Se non si fa questo in Italia rimangono scoperti, in caso di crisi, più di 4 milioni di lavoratori non standard, quelli anziani sopra i 52 anni, i contingenti, gli autonomi individuali, gli inoccupati in cerca di lavoro, i lavoratori delle piattaforme e i working poors. Nel nostro Paese infatti dopo l’emergenza Covid si è realizzata una maggiore estensione delle integrazioni salariali, ma si è persa completamente l’esperienza delle indennità assistenziali.

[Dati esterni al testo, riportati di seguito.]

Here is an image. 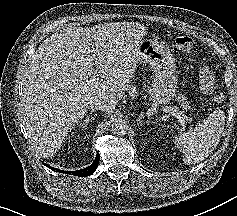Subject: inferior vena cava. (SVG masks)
I'll list each match as a JSON object with an SVG mask.
<instances>
[{
	"mask_svg": "<svg viewBox=\"0 0 237 216\" xmlns=\"http://www.w3.org/2000/svg\"><path fill=\"white\" fill-rule=\"evenodd\" d=\"M88 107H90L91 109H95V110H100V111H104V112H113L115 105L110 104L107 96H100L97 98H93L88 104Z\"/></svg>",
	"mask_w": 237,
	"mask_h": 216,
	"instance_id": "1",
	"label": "inferior vena cava"
}]
</instances>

Nel Paese manca un sistema di protezione realmente universale. Diversamente da altri Stati Ue
In particolare si è proceduto ad una non corretta interpretazione del principio dell’universalismo differenziato che non significa estendere una stessa misura assicurativa a tutte le tipologie di impresa, ma costruire un sistema di protezione della forza lavoro basato su programmi di natura diversificata, tra loro integrati e distinti dagli schemi di reddito minimo. In tal modo in Italia rimane ancora assente un regime di protezione dei lavoratori realmente universale, sempre troppo ancorato a consistenti schemi assicurativi categoriali e ad uno schema di reddito minimo in via di profonda ridefinizione, senza nessun’altra forma di protezione assistenziale nel mercato del lavoro a separare i due programmi.